次はSBIバンガードS&P500の設定来の総口数の推移です。

SBIバンガードS&P500の設定来の総口数の推移グラフ

設定日は2019年9月26日ですが、その前の14日間(8営業日)に事前募集を実施しました。グラフの左端が浮いているのはそのためです。いくらか運用会社の初期投資が入っているかも知れません。

総口数の推移を示すラインは反り返っており、いい感じで人気を獲得できています。

次はライバルを含めた、設定日直後の総口数の推移(設定日直後の人気の様子)の比較です。

設定日直後の総口数の推移グラフ

ざっくり言うと設定日が1年ずつ違うので、投資環境や受益者の意識も違うのに、同じ土俵で比較するのは乱暴すぎると叱られそうです。
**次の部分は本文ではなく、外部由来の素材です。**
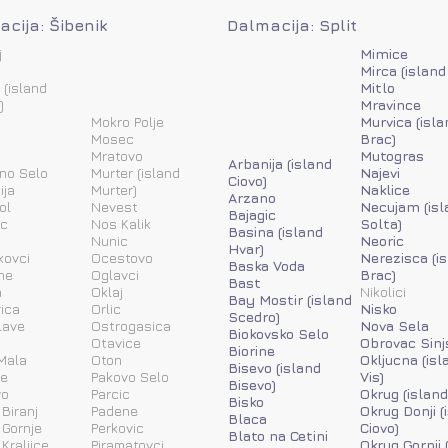
cija: Šibenik
Dalmacija: Split
j
Mimice
Mirca (island
 (island
Mitlo
)
Mravince
Mokro Polje
Murvica (isla
Mosec
Brac)
Mratovo
Mutogras
Arbanija (island
ino Selo
Murter (island
Najevi
Ciovo)
ija
Murter)
Naklice
Arzano
ol
Nevest
Necujam (isl
Bajagic
ic
Nos Kalik
Solta)
Basina (island
Nunic
Neoric
Hvar)
kovci
Ocestovo
Nerezisca (i
Baska Voda
ne
Oglavci
Brac)
Bast
a
Oklaj
Nikolici
Bay Mostir (island
ica
Orlic
Nisko
Scedro)
lave
Ostrogasica
Nova Sela
Biokovsko Selo
Otavice
Obrovac Sinj
Biorine
Mala
Oton
Okljucna (isl
Bisevo (island
ne
Pakovo Selo
Vis)
Bisevo)
vo
Parcic
Okrug (island
Bisko
 Biranj
Padene
Okrug Donji (
Blaca
 Gornje
Perkovic
Ciovo)
Blato na Cetini
 Kraljice
Piramatovci
Okrug Gornji 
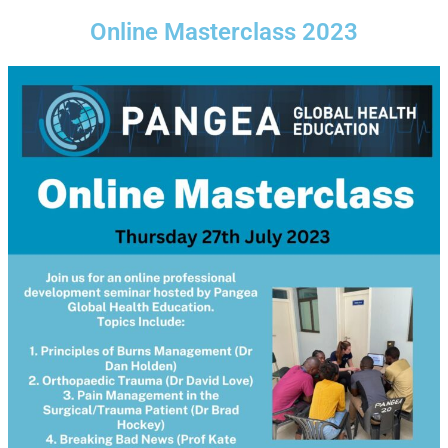
Online Masterclass 2023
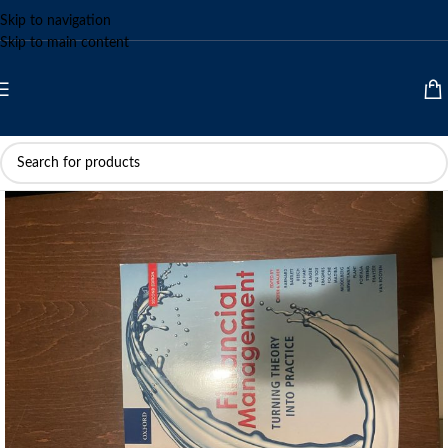
Skip to navigation
Skip to main content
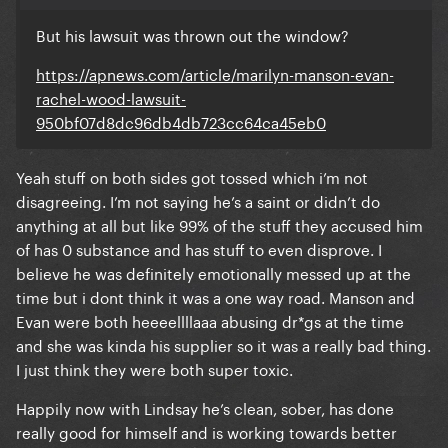
But his lawsuit was thrown out the window?
https://apnews.com/article/marilyn-manson-evan-
rachel-wood-lawsuit-
950bf07d8dc96db4db723cc64ca45eb0
Yeah stuff on both sides got tossed which i’m not
disagreeing. I’m not saying he’s a saint or didn’t do
anything at all but like 99% of the stuff they accused him
of has 0 substance and has stuff to even disprove. I
believe he was definitely emotionally messed up at the
time but i dont think it was a one way road. Manson and
Evan were both heeeellllaaa abusing dr*gs at the time
and she was kinda his supplier so it was a really bad thing.
I just think they were both super toxic.
Happily now with Lindsay he’s clean, sober, has done
really good for himself and is working towards better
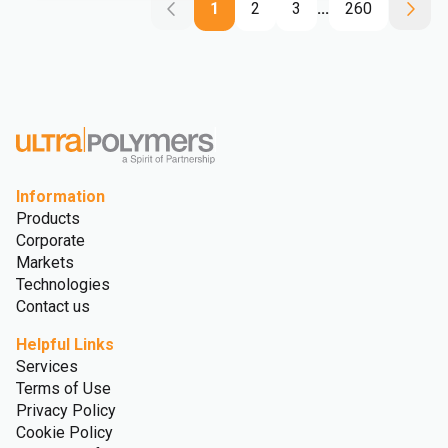
1
2
3
...
260
Information
Products
Corporate
Markets
Technologies
Contact us
Helpful Links
Services
Terms of Use
Privacy Policy
Cookie Policy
でもこの比較から次のことが分かります。

  • 赤の楽天全米株式と緑のスリム米国株式の増加率は同程度だった。
  • 青のSBIバンガードS&P500の増加率は先輩達より高い。

変化のない楽天全米株式

SBIバンガードS&P500が登場し、スリム米国株式(S&P500)が対抗値下げしたことを受けて、「楽天全米株式はもう終わり」みたいな批評がありました。確かに、ベンチマークにこだわらない、VTIというブランドに価値を見いださない受益者なら、信託報酬が明らかに安い商品に乗り換えたくなるのは自然です。楽天全米株式はガチホしたまま、新規投資先を変えるのは、特段苦痛を伴うものではありません。

でも現実には、楽天全米株式の総口数の推移を見る限り、大きな流れは起きていないと思われます。本来なら米国株式人気に後押しされて、ラインが反り返る形状になるところを、ライバルに人気を奪われた結果を見ているのかも知れませんが。

これはインデックスファンドにおける、ビジネスの難しさを表した良いサンプルだと思います。信託報酬を下げなくても勝てる、または、高い人気を維持できるのであれば、対抗値下げしないのも戦略です。信託報酬を引き下げても、スリムシリーズが対抗値下げして終わっただけの商品はいくつもあります。

でも、楽天全米株式の現在の人気が継続する保証はないので、状況が変われば、対抗値下げに踏み切るかも知れません。それに最も影響を与えるのは、受益者の行動に他ならないわけです。